Don’t Be Fooled By the Solyndra Bankruptcy Circus - Solar Is Booming
I doubt the facts are going to matter much now that Republicans have latched onto the Solyndra solar ‘scandal,’
It’s the new
black Climategate!!!11! 9_9
After a few dozen Solyndra hearings like the one in the House today, nobody’s going to remember the Bush administration was just as hellbent to make this loan. Nobody’s going to care that all successful loan programs have failures, that the Solyndra venture was barely 1% of the Energy Department’s $40 billion clean-energy portfolio, that there will still be over $2 billion in reserves for busted loans no matter how Solyndra shakes out. That’s politics.
It’s the media, also, who - if the disturbing number of oil/gas industry ads on the evening news are any clue - are leaping at the bidding of their corporate masters to slam solar…while not even bothering to mention the recently released report on BP’s blame for the blowout! (at least, there was no mention of it whatsoever on ABC News last night).
But I do want to push back against the idea that Solyndra’s failure reflects some kind of failure of the solar industry. That’s just wrong.

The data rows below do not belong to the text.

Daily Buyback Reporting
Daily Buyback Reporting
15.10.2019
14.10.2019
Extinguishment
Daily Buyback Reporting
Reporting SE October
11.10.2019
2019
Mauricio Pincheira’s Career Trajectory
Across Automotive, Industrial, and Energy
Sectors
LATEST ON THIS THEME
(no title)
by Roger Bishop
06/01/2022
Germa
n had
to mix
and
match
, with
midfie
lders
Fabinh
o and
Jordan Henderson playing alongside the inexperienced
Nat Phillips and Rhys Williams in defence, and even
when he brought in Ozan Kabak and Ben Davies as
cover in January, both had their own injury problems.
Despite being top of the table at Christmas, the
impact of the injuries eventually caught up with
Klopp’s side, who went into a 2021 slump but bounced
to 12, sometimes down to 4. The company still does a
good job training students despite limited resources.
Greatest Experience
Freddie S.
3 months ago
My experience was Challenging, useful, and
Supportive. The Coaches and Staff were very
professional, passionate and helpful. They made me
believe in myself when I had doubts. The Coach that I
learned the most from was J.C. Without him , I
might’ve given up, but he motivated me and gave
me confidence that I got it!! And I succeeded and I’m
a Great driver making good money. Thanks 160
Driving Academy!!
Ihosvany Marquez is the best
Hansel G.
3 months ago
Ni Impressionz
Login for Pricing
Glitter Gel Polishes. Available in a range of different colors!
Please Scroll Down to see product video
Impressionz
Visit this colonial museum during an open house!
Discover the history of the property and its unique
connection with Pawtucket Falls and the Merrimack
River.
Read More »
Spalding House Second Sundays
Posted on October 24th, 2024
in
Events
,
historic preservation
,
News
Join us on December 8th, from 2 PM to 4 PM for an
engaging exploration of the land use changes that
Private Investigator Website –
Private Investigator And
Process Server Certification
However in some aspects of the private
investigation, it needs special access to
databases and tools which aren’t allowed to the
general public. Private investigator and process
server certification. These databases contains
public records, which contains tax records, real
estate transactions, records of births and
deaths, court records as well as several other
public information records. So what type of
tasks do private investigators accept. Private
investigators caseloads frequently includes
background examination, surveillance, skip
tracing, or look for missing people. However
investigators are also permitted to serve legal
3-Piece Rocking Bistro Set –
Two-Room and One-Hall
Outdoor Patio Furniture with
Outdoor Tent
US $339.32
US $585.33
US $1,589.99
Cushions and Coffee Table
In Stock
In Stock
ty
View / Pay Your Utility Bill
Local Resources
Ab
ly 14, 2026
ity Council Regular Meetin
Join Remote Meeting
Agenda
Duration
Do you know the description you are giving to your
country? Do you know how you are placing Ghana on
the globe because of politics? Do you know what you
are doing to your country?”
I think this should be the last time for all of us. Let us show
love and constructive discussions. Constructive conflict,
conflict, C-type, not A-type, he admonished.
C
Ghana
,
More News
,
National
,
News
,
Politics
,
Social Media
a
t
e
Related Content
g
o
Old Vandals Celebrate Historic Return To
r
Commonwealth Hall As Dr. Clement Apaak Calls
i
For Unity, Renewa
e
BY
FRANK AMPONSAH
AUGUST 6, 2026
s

The solar industry is on fire, thanks to the same collapse in prices that doomed Solyndra.
I’m glad someone is pointing this out. Specifics here:
In just the last two months, about 7,000 megawatts of new solar projects were added to the U.S. pipeline. That’s the equivalent of seven nuclear reactors, which is seven more than we’ve built in the last three decades. And that doesn’t include residential projects, like the unprecedented ‘Solar Strong’ effort to install photovoltaic panels on 160,000 rooftops on military housing that was just announced last week. The U.S. solar market doubled last year, and it’s expected to double again this year, even though many states are reducing their subsidies. How many other industries are growing that fast in this economy?
But greenies r job killurs, St. Limbaugh told me so!

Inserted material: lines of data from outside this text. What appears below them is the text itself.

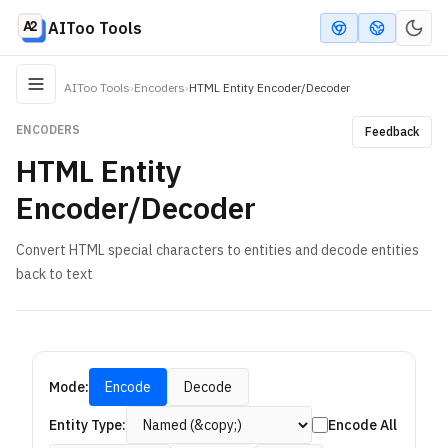
AIToo Tools
AIToo Tools
›
Encoders
›
HTML Entity Encoder/Decoder
ENCODERS
Feedback
HTML Entity
Encoder/Decoder
Convert HTML special characters to entities and decode entities
back to text
Mode:
Encode
Decode
Entity Type:
Encode All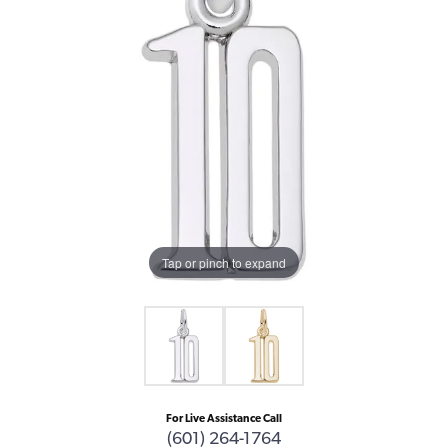
Tap or pinch to expand
For Live Assistance Call
(601) 264-1764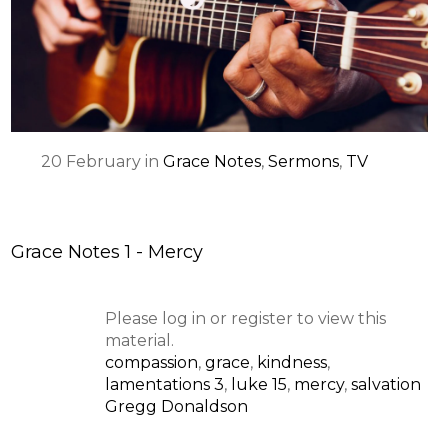
SPEAKER
20
February
in
Grace Notes
,
Sermons
,
TV
Grace Notes 1 - Mercy
Please log in or register to view this
material.
compassion
,
grace
,
kindness
,
lamentations 3
,
luke 15
,
mercy
,
salvation
Gregg Donaldson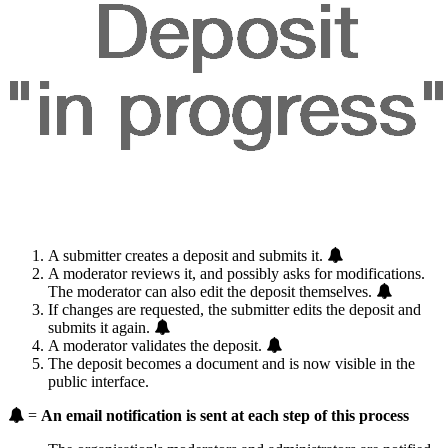
A submitter creates a deposit and submits it.
A moderator reviews it, and possibly asks for modifications.
The moderator can also edit the deposit themselves.
If changes are requested, the submitter edits the deposit and
submits it again.
A moderator validates the deposit.
The deposit becomes a document and is now visible in the
public interface.
=
An email notification is sent at each step of this process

It’s true that these are tough times for solar-panel manufacturers. Solyndra had a cool technology, but it couldn’t produce panels cheap enough to compete with Chinese manufacturers that received over $30 billion in government funding last year.

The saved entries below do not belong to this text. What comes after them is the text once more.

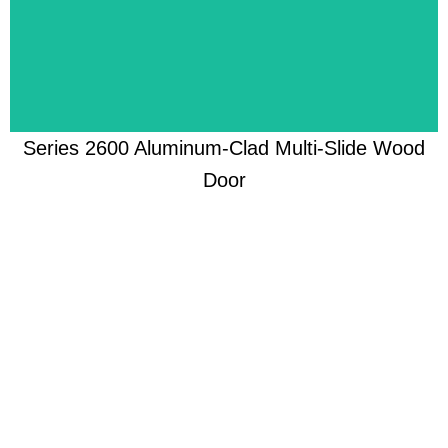
Re-imagined to meet homeowners' unique styles
Series 2600 Aluminum-Clad Multi-Slide Wood
Door
Learn More
Engineered for effortless protection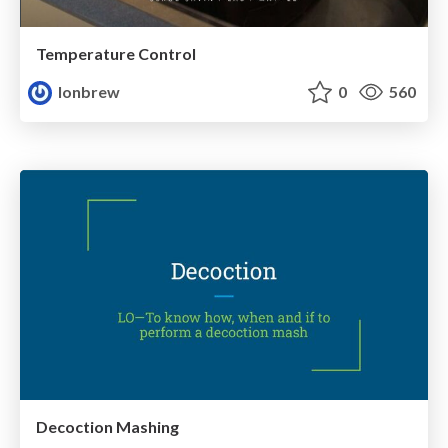
Temperature Control
lonbrew
0
560
Decoction Mashing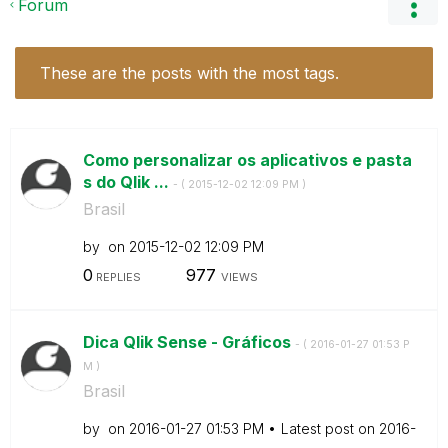
Forum
These are the posts with the most tags.
Como personalizar os aplicativos e pasta
s do Qlik ...
- (
‎2015-12-02
12:09 PM
)
Brasil
by
on
‎2015-12-02
12:09 PM
0
977
REPLIES
VIEWS
Dica Qlik Sense - Gráficos
- (
‎2016-01-27
01:53 P
M
)
Brasil
by
on
‎2016-01-27
01:53 PM
Latest post on
‎2016-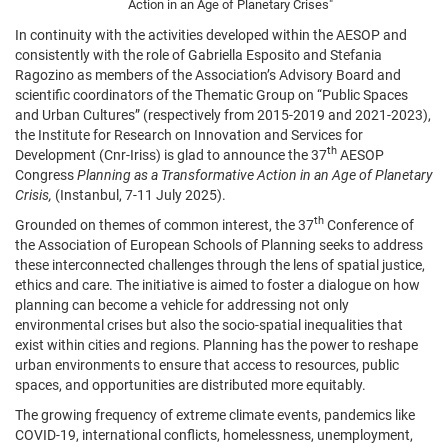
Action in an Age of Planetary Crises"
In continuity with the activities developed within the AESOP and
consistently with the role of Gabriella Esposito and Stefania
Ragozino as members of the Association’s Advisory Board and
scientific coordinators of the Thematic Group on “Public Spaces
and Urban Cultures” (respectively from 2015-2019 and 2021-2023),
the Institute for Research on Innovation and Services for
th
Development (Cnr-Iriss) is glad to announce the 37
AESOP
Congress
Planning as a Transformative Action in an Age of Planetary
Crisis,
(Instanbul, 7-11 July 2025).
th
Grounded on themes of common interest, the 37
Conference of
the Association of European Schools of Planning seeks to address
these interconnected challenges through the lens of spatial justice,
ethics and care. The initiative is aimed to foster a dialogue on how
planning can become a vehicle for addressing not only
environmental crises but also the socio-spatial inequalities that
exist within cities and regions. Planning has the power to reshape
urban environments to ensure that access to resources, public
spaces, and opportunities are distributed more equitably.
The growing frequency of extreme climate events, pandemics like
COVID-19, international conflicts, homelessness, unemployment,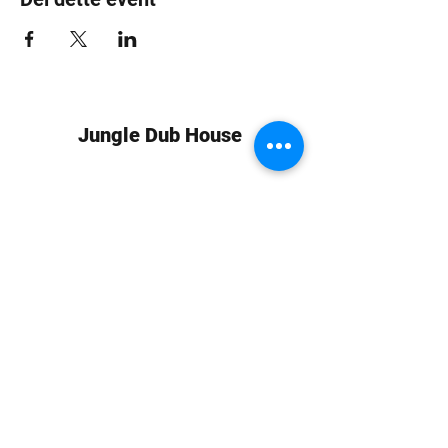
Jungle Dub House
Subscribe Form
Submit
info at jungledubhouse.com
(917) 998-1936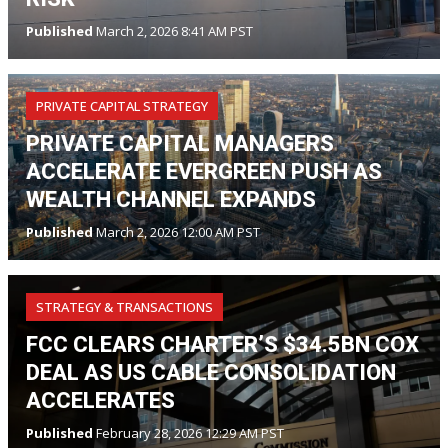
Published
March 2, 2026 8:41 AM PST
PRIVATE CAPITAL STRATEGY
PRIVATE CAPITAL MANAGERS
ACCELERATE EVERGREEN PUSH AS
WEALTH CHANNEL EXPANDS
Published
March 2, 2026 12:00 AM PST
STRATEGY & TRANSACTIONS
FCC CLEARS CHARTER’S $34.5BN COX
DEAL AS US CABLE CONSOLIDATION
ACCELERATES
Published
February 28, 2026 12:29 AM PST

That’s the real reason for Solyndra’s troubles. The Chinese solar industry has far more government support than America’s.
It never ceases to amaze me how Washington wise men seem to think of renewable energy as some kind of gee-whiz Jetsons technology. I was on some TV show with Sam Donaldson after Fukushima, and he scoffed that maybe we’d have wind and solar someday, but not in his lifetime. Dude! It’s here! Wind is now a bigger employer than coal. Solar is finally scaling up, which is why its costs are falling down.
There’s a little factoid the fossil fools would rather you not know.
The collapse of Solyndra is an embarrassing bump on the road to a clean-energy future. Maybe it’s a coincidence that the politicians who are hyping Solyndra tend to be the politicians who want to close that road. But we’re getting farther down the road than people realize. And it’s taking us where we need to go.
Let’s hope it can still take us there despite all the outrageous outrage and attempts to exploit Solyndra for the cynical purpose of smearing the entire industry.